Unternehmer aus den Landkreisen Bautzen und Görlitz, die in den nächsten Tagen ein Schreiben von der Marketinggesellschaft Oberlausitz/Niederschlesien (MGO) in ihrem Briefkasten finden, sollten dieses nicht gleich mit der täglichen Werbepost entsorgen. Auch wenn der Begriff Marketing für viele verdächtig nach Werbung klingt und sie den Namen der Gesellschaft noch nie gehört haben – es lohnt sich, den Brief zu öffnen und durchzulesen. Und vielleicht auch noch ein wenig mehr Zeit mit ihm und seiner Bearbeitung zu verbringen.

Denn: Bei dem Schreiben der Gesellschaft, deren Anteilseigner die Landkreise Bautzen und Görlitz sowie die regionalen Sparkassen sind, handelt es sich um die Einladung, an der bislang größten Unternehmerbefragung der Region teilzunehmen. Unterschrieben haben sie die beiden Landräte Michael Harig (Bautzen) und Bernd Lange (Görlitz, beide CDU).

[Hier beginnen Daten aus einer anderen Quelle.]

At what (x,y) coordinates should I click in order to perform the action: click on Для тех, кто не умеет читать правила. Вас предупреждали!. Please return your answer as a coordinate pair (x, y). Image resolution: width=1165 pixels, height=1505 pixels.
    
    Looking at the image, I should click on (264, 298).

Doch worum geht es bei dieser Befragung? Auskunft gibt die für Wirtschaftsförderung zuständige Beigeordnete des Bautzener Landrates, Birgit Weber: „Die Marketinggesellschaft Oberlausitz/Niederschlesien wird mit ihrem Schwerpunkt zumeist im Tourismusmarketing verortet. Doch dieses stellt nur eine von mehreren Aufgaben dar. Die MGO soll nämlich ein Dienstleister für die gesamte Wirtschaft in der Region sein.“ Und deshalb sind jetzt 6000 Unternehmer aus der Region aufgerufen, Auskunft darüber zu geben, wie sie die Gesellschaft bislang wahrgenommen haben und was sie von ihr erwarten.

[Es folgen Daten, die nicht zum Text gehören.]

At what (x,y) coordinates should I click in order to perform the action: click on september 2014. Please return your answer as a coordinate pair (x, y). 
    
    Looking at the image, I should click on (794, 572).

„Die Wirtschaft in der Oberlausitz ist sehr heterogen und wird von kleinen Unternehmen geprägt. Diese haben oftmals keine eigenen Ressourcen für das überregionale Marketing“, erläutert die Beigeordnete einen wichtigen Aspekt. „Gerade hierbei könnte die MGO ein wertvoller Dienstleister sein.“

Heike Zettwitz, die als Dezernentin die Wirtschaftsförderung im Landkreis Görlitz verantwortet, sieht jetzt genau den richtigen Zeitpunkt für eine solche Befragung: „Es vergeht kaum ein Tag, an dem nicht neue Ideen zur künftigen Strukturentwicklung in der Lausitz verkündet werden. Doch es ist wichtig, dass auch mal was realisiert wird.“ Und in diesem Zusammenhang wolle man erfahren, welche Hoffnungen die kleinen und mittelständischen Unternehmen mit dem Strukturwandel verbinden und was sie von ihm erwarten. Und wie wichtig ihnen die Überwindung der vermeintlichen, auf die Energieerzeugung aus Braunkohle ausgerichteten Monostruktur tatsächlich ist. Diese gibt es nämlich laut Heike Zettwitz gar nicht: „Untersuchungen haben ergeben, dass 95 Prozent der Wertschöpfung in der gesamten Lausitz gar nichts mit Braunkohle zu tun haben.“

Sicher eine überraschende Erkenntnis – vielleicht folgen ja noch mehr? Zum Beispiel, dass die Unternehmer gar keine Hilfe beim Marketing benötigen? „Auch das wäre ein Ergebnis“, so MGO-Geschäftsführer Olaf Franke. Das er aber eher für unwahrscheinlich hält. Schließlich konzentriert sich der Großteil der Marketingbemühungen derzeit auf die Gewinnung von Fachkräften – „und da haben alle Branchen Bedarf.“ Franke erhofft sich einen Rücklauf von fünf Prozent, was etwa 300 ausgefüllten Fragebögen entspricht. „Wenn es mehr sind umso besser – je höher die Rücksendequote, desto repräsentativer die Ergebnisse.“

Doch dazu ist es erforderlich, dass die Briefe tatsächlich beim Chef oder der Chefin landen – und nicht auf dem Stapel mit der Werbepost …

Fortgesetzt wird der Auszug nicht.